Moją irytację związaną z odpuszczaniem kwalifikacji pierwszy raz wzbudził, o ile pamiętam, Hannawald, który w ten sposób chyba próbwał się znęcać nad rywalami bodaj w 2002 roku. Później taktyka była chętnie kontynuowana przez Austiaków, Ammanna i (również o ile pamiętam) Jandę w jego roku konia, kiedy rządzili w TCS wspólnie z Ahonenem.
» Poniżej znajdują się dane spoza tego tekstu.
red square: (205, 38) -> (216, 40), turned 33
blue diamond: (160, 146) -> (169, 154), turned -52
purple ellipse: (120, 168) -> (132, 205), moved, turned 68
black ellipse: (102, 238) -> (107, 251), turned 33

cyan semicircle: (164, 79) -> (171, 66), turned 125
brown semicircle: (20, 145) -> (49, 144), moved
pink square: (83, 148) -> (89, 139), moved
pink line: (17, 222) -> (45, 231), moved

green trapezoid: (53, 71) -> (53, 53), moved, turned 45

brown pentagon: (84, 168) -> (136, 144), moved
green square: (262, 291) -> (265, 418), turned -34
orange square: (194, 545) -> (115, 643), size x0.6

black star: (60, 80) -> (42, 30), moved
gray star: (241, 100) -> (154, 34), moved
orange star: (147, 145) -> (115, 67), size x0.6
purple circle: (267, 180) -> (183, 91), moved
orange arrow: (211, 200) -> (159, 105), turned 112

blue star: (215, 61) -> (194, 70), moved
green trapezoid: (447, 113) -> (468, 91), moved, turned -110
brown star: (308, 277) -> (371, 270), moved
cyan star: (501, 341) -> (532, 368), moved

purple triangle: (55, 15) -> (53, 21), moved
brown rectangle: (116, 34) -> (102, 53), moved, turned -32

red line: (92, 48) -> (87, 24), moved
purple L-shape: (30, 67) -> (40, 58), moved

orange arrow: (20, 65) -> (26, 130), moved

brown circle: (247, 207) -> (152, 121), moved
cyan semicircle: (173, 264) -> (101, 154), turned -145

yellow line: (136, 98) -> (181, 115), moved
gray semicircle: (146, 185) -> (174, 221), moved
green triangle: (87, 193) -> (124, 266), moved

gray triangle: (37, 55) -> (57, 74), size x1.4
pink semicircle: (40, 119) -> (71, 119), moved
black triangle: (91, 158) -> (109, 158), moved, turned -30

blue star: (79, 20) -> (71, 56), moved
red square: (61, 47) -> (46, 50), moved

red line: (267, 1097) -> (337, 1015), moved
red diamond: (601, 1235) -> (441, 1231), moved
Tak naprawdę to czekam z ogromnym utęsknieniem, kiedy wreszcie ktoś się na tej taktyce "pośliźnie". Największe szanse ma dziś Ammann, bo przy przeciętnym skoku może się do piątki farciarzy nie załapać.
:)
29.12.2010, 12:57
Oczywiście że system zezwalania na opuszczanie skoku jest w systemie KO bez sensu. Tacy skoczkowie powinni być potem wystawiani w pierwszych parach a nie w ostatnich lub po prostu dyskwalifikowani (skoro przestaje działać normalny system to PQ też powinnop nie działać)
Fan Sinkoveca
29.12.2010, 12:45
Ktoś zaczął dobrą dyskusję o związku opuszczania kwalifikacji z systemem rozgrywania T4S, ale został zaspamowany przez jakieś typy, których nikt o zdrowym umyśle wszystkich nie przeczyta. Poza tym nie wiem w jaki sposób są one komentarzem do 'newsa'.
daf
29.12.2010, 10:59
Paradoskalnie, z naszych skoczków największym wyganym kwalifikacji może okazać się Bachleda, bo nie dość że skacze pod koniec serii to jeszcze ma w parze młokosa, który skacze wprawdzie świetnie, ale jak jest odporny psychicznie dowiemy się dopiero w konkursie.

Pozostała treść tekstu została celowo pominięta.